И пусть она катится, с тоской по Розе подумал Васька. Ненависть в душу не опускалась. Перемыл посуду и перенес ее на кухню в сушильный шкаф. В квартире по-прежнему звенела стерильная тишина, лишь из балконной двери смутно доносился грязный ритм Ленинградского проспекта.
Мать спозаранку умчалась в международный женский комитет заседать. После смерти любимого генерала Агнесса Карповна с головой отдалась женской общественной деятельности. Разъезжала по конгрессам то в Прагу, то в Вену, то в Амстердам – и ратовала, ратовала, ратовала. Особенно горячо ее волновала горькая участь и доля черных женщин и детей в Африке. Со всех трибун она страстно выступала против империализма, расизма, неоколониализма и сионизма. Повседневная борьба против угнетения черного населения всего мира был ее конек. Однако дома Агнесса Карповна всласть воевала с Розой и предпочитала, чтобы Васька женился на белокожей, лучше – русской блондинке. После Розы Васька видеть не мог блондинок.
Васька прошлепал к себе, убрал постель и комнату – он терпеть не мог неубранных постелей и комнат – и стал тщательно одеваться: стального цвета рубашка, узкая бордовая бабочка, серый с искрой костюм. Одеваясь, поставил на стереопроигрыватель диск «Московский сюрприз»

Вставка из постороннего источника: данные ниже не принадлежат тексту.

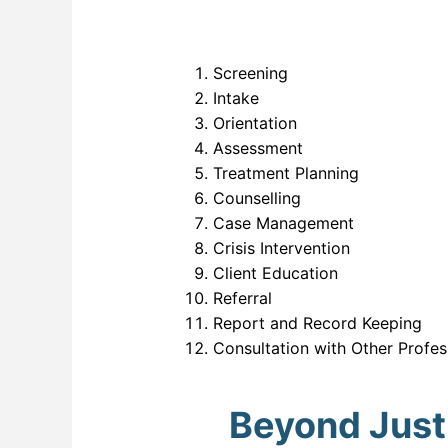
Screening
Intake
Orientation
Assessment
Treatment Planning
Counselling
Case Management
Crisis Intervention
Client Education
Referral
Report and Record Keeping
Consultation with Other Profes
Beyond Just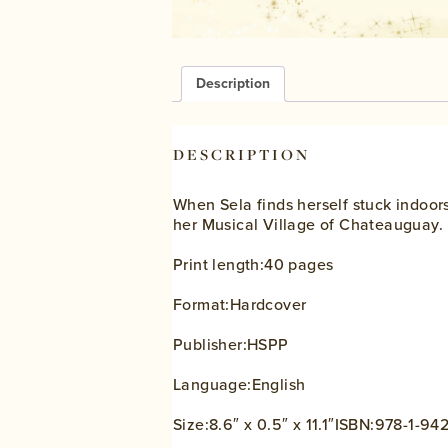
Description
DESCRIPTION
When Sela finds herself stuck indoors
her Musical Village of Chateauguay.
Print length:40 pages
Format:Hardcover
Publisher:HSPP
Language:English
Size:8.6″ x 0.5″ x 11.1″ISBN:978-1-9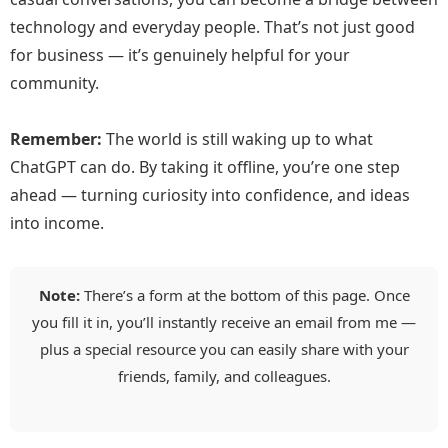
technology and everyday people. That’s not just good
for business — it’s genuinely helpful for your
community.
Remember:
The world is still waking up to what
ChatGPT can do. By taking it offline, you’re one step
ahead — turning curiosity into confidence, and ideas
into income.
Note:
There’s a form at the bottom of this page. Once
you fill it in, you’ll instantly receive an email from me —
plus a special resource you can easily share with your
friends, family, and colleagues.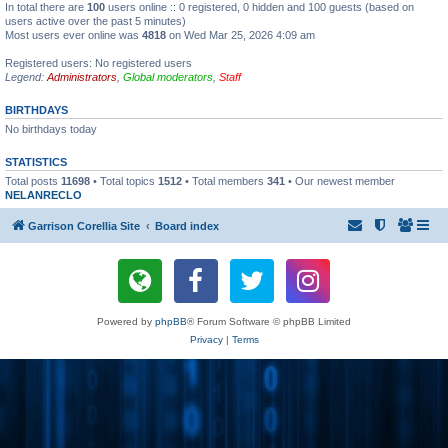
In total there are
100
users online :: 0 registered, 0 hidden and 100 guests (based on
users active over the past 5 minutes)
Most users ever online was
4818
on Wed Mar 25, 2026 4:09 am
Registered users: No registered users
Legend:
Administrators
,
Global moderators
,
Staff
BIRTHDAYS
No birthdays today
STATISTICS
Total posts
11698
• Total topics
1512
• Total members
341
• Our newest member
NELANRECLO
Garrison Corellia Site
Board index
Powered by
phpBB
® Forum Software © phpBB Limited
Privacy
|
Terms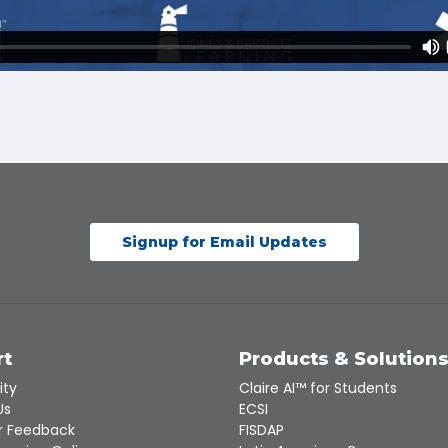
Signup for Email Updates
rt
Products & Solution
ity
Claire AI™ for Students
Us
ECSI
 Feedback
FISDAP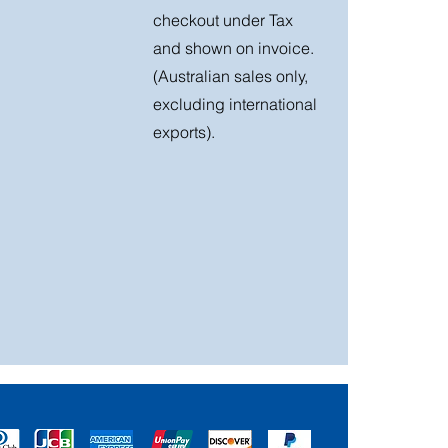
checkout under Tax
and shown on invoice.
(Australian sales only,
excluding international
exports).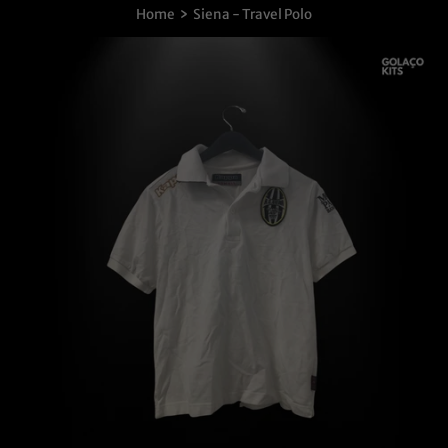
›
Home
Siena - Travel Polo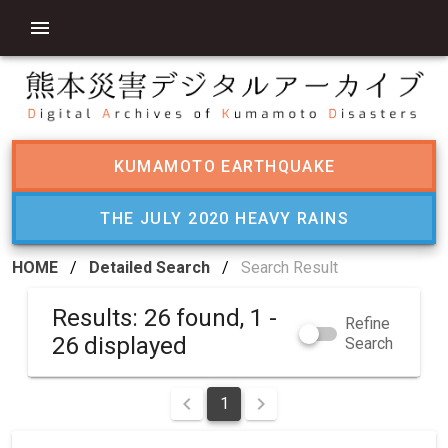
KUMAMOTO EARTHQUAKE
THE JULY 2020 HEAVY RAINS
HOME
/
Detailed Search
/
Search Result
Results: 26 found, 1 -
Refine
26 displayed
Search
1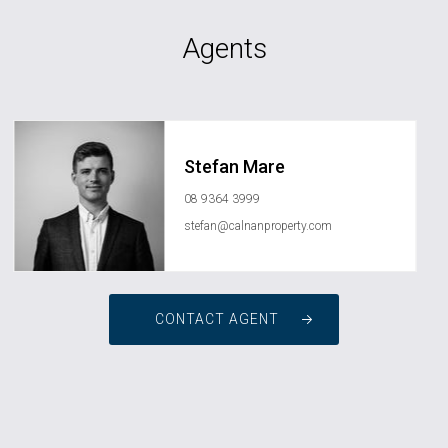
Agents
Stefan Mare
08 9364 3999
stefan@calnanproperty.com
CONTACT AGENT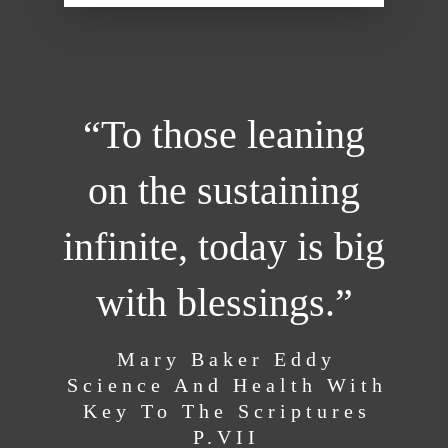
“To those leaning
on the sustaining
infinite, today is big
with blessings.”
Mary Baker Eddy
Science And Health With
Key To The Scriptures
P.VII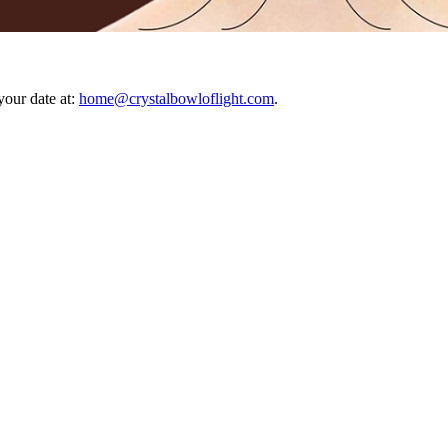
your date at:
home@crystalbowloflight.com
.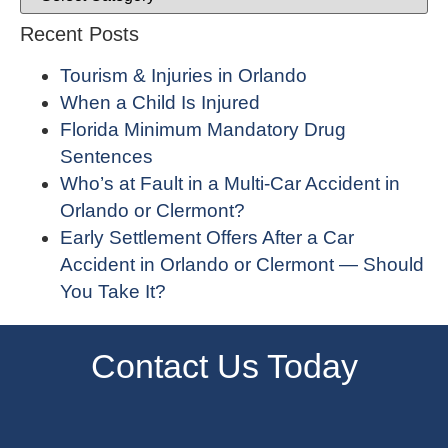
Recent Posts
Tourism & Injuries in Orlando
When a Child Is Injured
Florida Minimum Mandatory Drug
Sentences
Who’s at Fault in a Multi-Car Accident in
Orlando or Clermont?
Early Settlement Offers After a Car
Accident in Orlando or Clermont — Should
You Take It?
Contact Us Today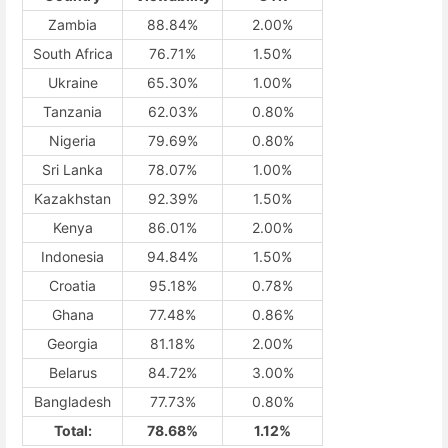
Zambia
88.84%
2.00%
South Africa
76.71%
1.50%
Ukraine
65.30%
1.00%
Tanzania
62.03%
0.80%
Nigeria
79.69%
0.80%
Sri Lanka
78.07%
1.00%
Kazakhstan
92.39%
1.50%
Kenya
86.01%
2.00%
Indonesia
94.84%
1.50%
Croatia
95.18%
0.78%
Ghana
77.48%
0.86%
Georgia
81.18%
2.00%
Belarus
84.72%
3.00%
Bangladesh
77.73%
0.80%
Total:
78.68%
1.12%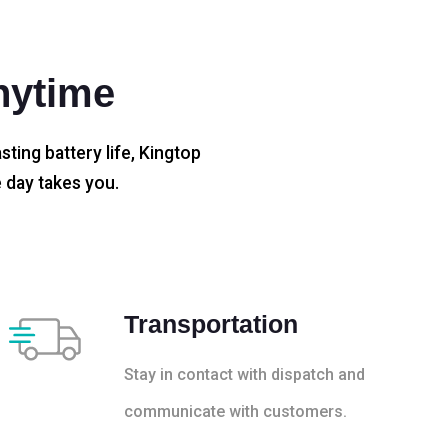
nytime
sting battery life, Kingtop
 day takes you.
Transportation
Stay in contact with dispatch and
communicate with customers.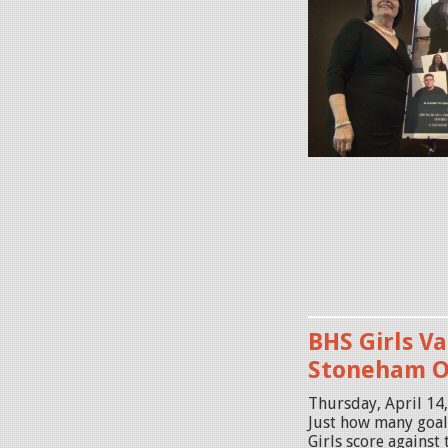
i
d
d
l
e
s
e
x
P
R
O
M
O
BHS Girls Va
2
Stoneham 
.
Thursday, April 14
j
Just how many goal
Girls score agains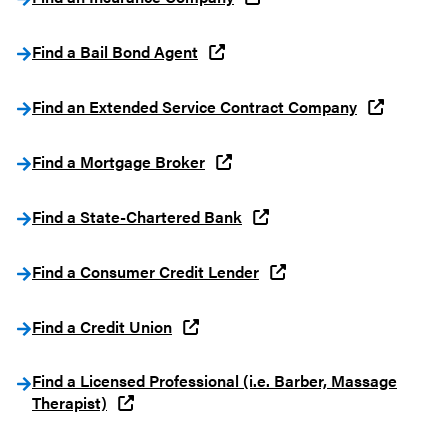
Find a Bail Bond Agent
Find an Extended Service Contract Company
Find a Mortgage Broker
Find a State-Chartered Bank
Find a Consumer Credit Lender
Find a Credit Union
Find a Licensed Professional (i.e. Barber, Massage
Therapist)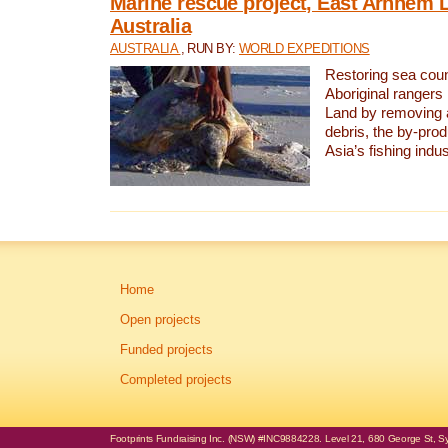
Marine rescue project, East Arnhem 
Australia
AUSTRALIA
, RUN BY:
WORLD EXPEDITIONS
Restoring sea coun
Aboriginal rangers
Land by removing 
debris, the by-pro
Asia’s fishing indus
Home
Open projects
Funded projects
Completed projects
Footprints Fundraising Inc. (NSW) #INC9884228. Level 21, 680 George St, Syd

Прошлой весной свалился сногсшибательный случай. Как всегда, играли они в кабаке. В перерыве подошел к Ваське Леви Фельдмен, журналист из «Балтимор Сан», а попросту Левка Фельдман – его дед выходец из Гомеля – и сказал, что за третьим столиком от фонтана, у стены, Виллис Кановер с женой. Василий кинулся к ребятам – закусывали в баре – так, мол, и так, за третьим столиком от фонтана у стены Виллис Кановер с женой. Штисс подавился колбасой, Герман хватил Розу по спине так, что у нее зашлось дыхание, а Всеволод и синим глазом не повел – «ладно, пройдемся теплым маслом по джазовой душе Кановера». И прошлись. Начали с «Сяду в восьмичасовой поезд» Эллингтона, позывных «Музыки Америки», и на ходу перешли на любимый опус Кановера, «Чероки» Чарли Барнета. Никакой пошлятины и шлягеров. Играли только классику. Позабыв про жратву и выпивку, и танцевальный променад, публика только слушала. В перерывах Василий вполглаза наблюдал за третьим столиком у фонтана, у стены. Американская знаменитость сидела не шелохнувшись, точно в изумлении. Играли, не прерываясь, два часа кряду. Под конец в своем соло «Не могу начать с тобой» Бадди Берригана Всеволод взял такую длинную, высокую ноту, что нежно зазвенел стеклянной потолок из мутно-зеленого стекла. И резко оторвал мундштук от губ. Никогда еще стены кабака не слышали такой музыки и таких оваций.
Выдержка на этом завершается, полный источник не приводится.